Hope you find some cool bugs. It's probably way hot to road cruise now for herps but you might be surprised after a good rainfall just before dark. Check parking lots and walls of very well-lit gas stations at edge of town near forested areas/edge just after dark then a few hrs later- early the next morning can be fantastic as well. 

Good luck,

Terry

Cheers,

Terry


----------



## hassman789 (Jun 17, 2010)

Terry D said:


> Ariel, I'm ROFLMFAO on the cuban tree-frogs, This reminds me of something a Haitian guy told me that I worked at a nursery with in Broward Co many years ago. Regarding cuban tree-frog: "  Mon, Eef hee peee in yoor eye, yoo cannot see"
> 
> Hope you find some cool bugs. It's probably way hot to road cruise now for herps but you might be surprised after a good rainfall just before dark. Check parking lots and walls of very well-lit gas stations at edge of town near forested areas/edge just after dark then a few hrs later- early the next morning can be fantastic as well.
> 
> ...


ya well that guy probably wasnt lying!!!! i touched it and it shot out. like an avic with poop!


----------



## Ariel (Jun 17, 2010)

Thanks for all the advice everyone!  I'll be sure to keep an eye on those cuban frogs if I see any.  though, I haven't really seen ANYTHING since i've been here. :|




stevetastic said:


> I lived in P'cola for 2.5 years.  Best place i found round there was Tarkiln Bayou Preserve State Park.  lots of big stick bugs, some really cool roaches, assassin bugs, HUGE grasshoppers, mantids, many different orb web spiders and i am sure there are bark scorpions there but i never found any there.  There are also a whole bunch of small lizards that dart all over the place at blinding speed.  It was one of my favorite places down there.

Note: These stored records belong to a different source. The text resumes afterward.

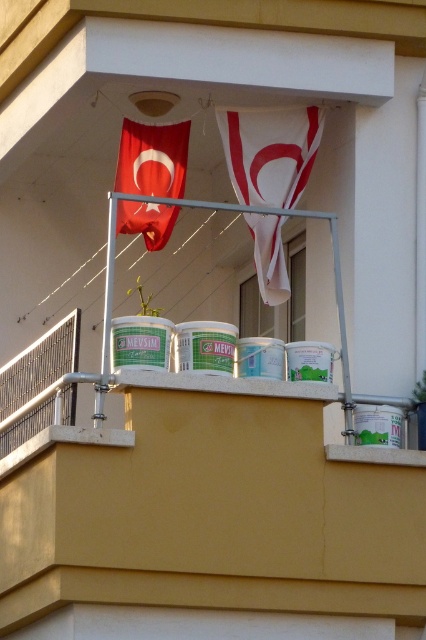 Question: Is white fabric flag at center to the left of matte red flag at upper left from the viewer's perspective?

Choices:
 (A) no
 (B) yes

Answer: (A)

Question: Is white fabric flag at center to the left of matte red flag at upper left from the viewer's perspective?

Choices:
 (A) yes
 (B) no

Answer: (B)

Question: Which point is farther to the camera?

Choices:
 (A) matte red flag at upper left
 (B) white fabric flag at center

Answer: (B)

Question: Is white fabric flag at center thinner than matte red flag at upper left?

Choices:
 (A) yes
 (B) no

Answer: (B)

Question: Which point is farther to the camera?

Choices:
 (A) (282, 262)
 (B) (123, 150)

Answer: (B) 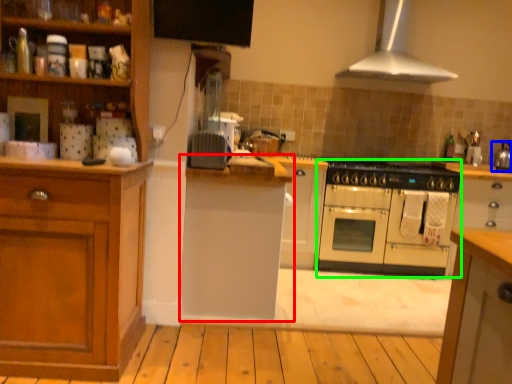 Question: Estimate the real-world distances between objects in this image. Which object is farther from cabinetry (highlighted by a red box), kitchen appliance (highlighted by a blue box) or oven (highlighted by a green box)?

Choices:
 (A) kitchen appliance
 (B) oven

Answer: (A) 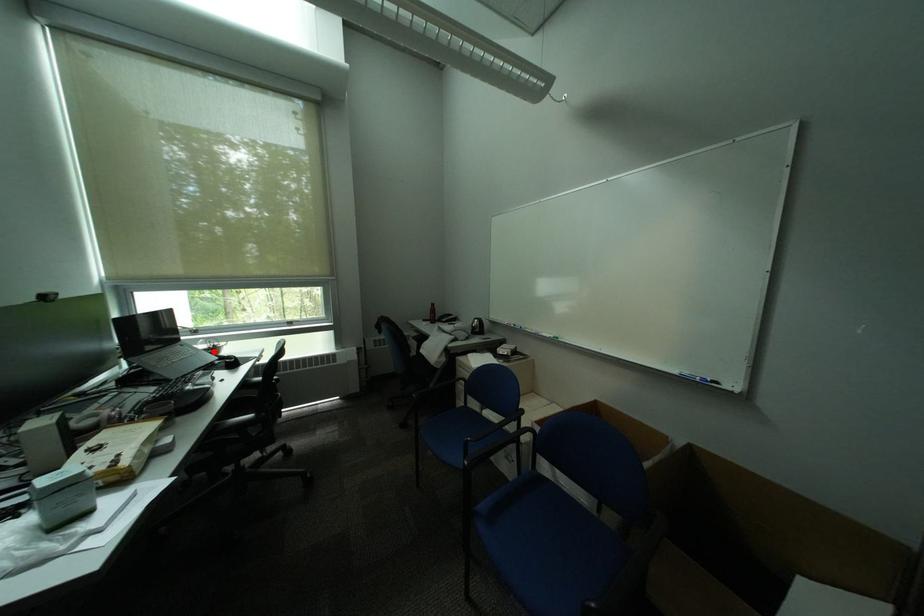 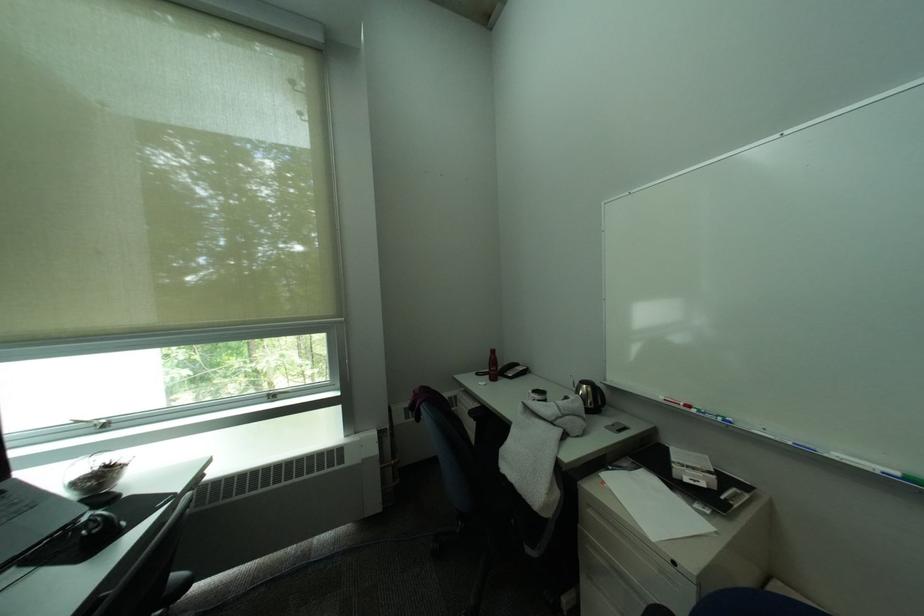 Where in the second image is the point corresponding to the highlighted location from the first image?

(84, 485) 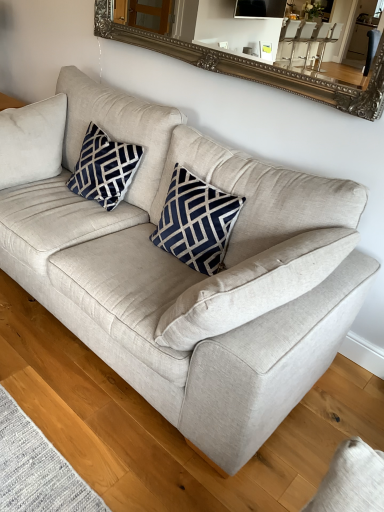 Question: Is silver ornate mirror at upper center to the left or to the right of navy blue textured pillow at center in the image?

Choices:
 (A) left
 (B) right

Answer: (B)

Question: From the image's perspective, relative to navy blue textured pillow at center, is silver ornate mirror at upper center above or below?

Choices:
 (A) below
 (B) above

Answer: (B)

Question: Based on their relative distances, which object is nearer to the silver ornate mirror at upper center?

Choices:
 (A) navy velvet pillow at upper left
 (B) navy blue textured pillow at center

Answer: (A)

Question: Estimate the real-world distances between objects in this image. Which object is farther from the navy velvet pillow at upper left?

Choices:
 (A) navy blue textured pillow at center
 (B) silver ornate mirror at upper center

Answer: (B) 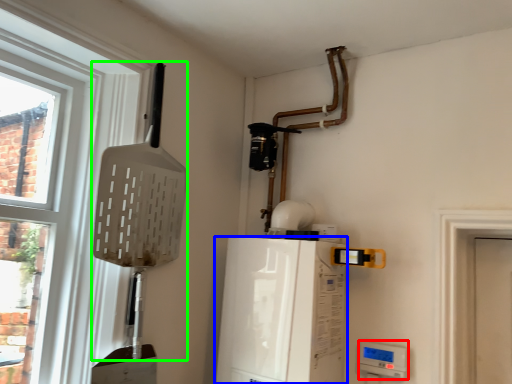 Question: Estimate the real-world distances between objects in this image. Which object is farther from appliance (highlighted by a red box), appliance (highlighted by a blue box) or shovel (highlighted by a green box)?

Choices:
 (A) appliance
 (B) shovel

Answer: (B) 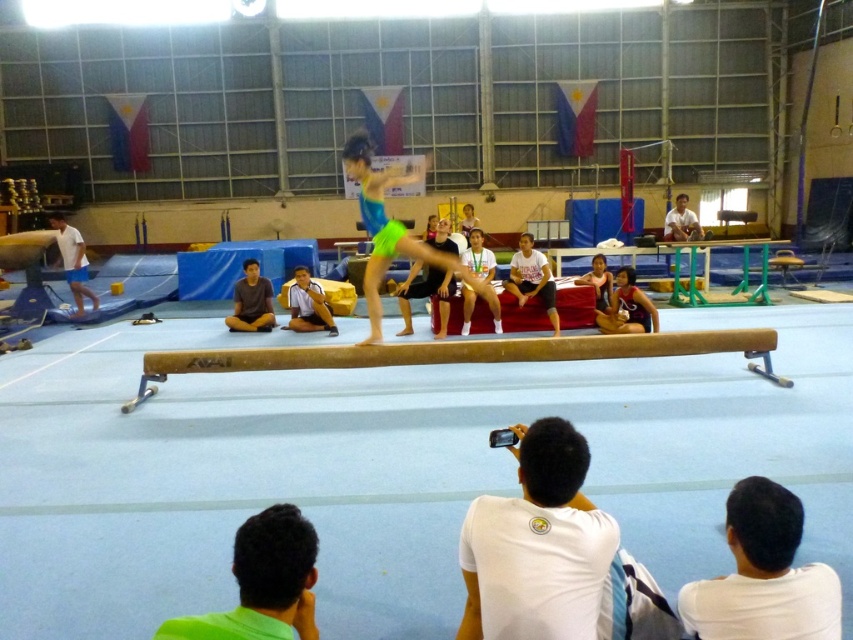 Which is in front, point (398, 349) or point (379, 269)?

Point (398, 349)

Does yellow matte balance beam at center have a greater width compared to neon green fabric gymnast at center?

Yes, yellow matte balance beam at center is wider than neon green fabric gymnast at center.

Is point (627, 339) farther from viewer compared to point (357, 156)?

Yes, point (627, 339) is farther from viewer.

Identify the location of yellow matte balance beam at center. The width and height of the screenshot is (853, 640). (469, 353).

Does white matte shirt at lower center have a larger size compared to green fabric shirt at lower left?

Indeed, white matte shirt at lower center has a larger size compared to green fabric shirt at lower left.

In the scene shown: Can you confirm if white matte shirt at lower center is positioned below green fabric shirt at lower left?

Incorrect, white matte shirt at lower center is not positioned below green fabric shirt at lower left.

I want to click on white matte shirt at lower center, so click(537, 545).

The image size is (853, 640). I want to click on white matte shirt at lower center, so click(x=537, y=545).

Which is more to the left, neon green fabric gymnast at center or white matte shorts at left?

white matte shorts at left

Does neon green fabric gymnast at center have a lesser height compared to white matte shorts at left?

No, neon green fabric gymnast at center is not shorter than white matte shorts at left.

Measure the distance between neon green fabric gymnast at center and camera.

neon green fabric gymnast at center is 5.65 meters away from camera.

Find the location of a particular element. neon green fabric gymnast at center is located at coordinates pyautogui.click(x=393, y=230).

Since it's a state park is it ok, or not ok to take insects out? I'm guessing no? I was really hoping to do a little collecting while I was here. If not, thats cool, I'll respect the rules, and maybe I can find some place else that might have some inverts I can collect.


----------



## stevetastic (Jun 17, 2010)

Ariel said:


> Since it's a state park is it ok, or not ok to take insects out? I'm guessing no? I was really hoping to do a little collecting while I was here. If not, thats cool, I'll respect the rules, and maybe I can find some place else that might have some inverts I can collect.


not sure?  its fun for photography tho!!!


----------



## super-pede (Jun 17, 2010)

Look for some alternans and marginata.they love hiding under rotten wood.


----------



## adim smith (Jul 2, 2010)

really enjoyed this trip .


----------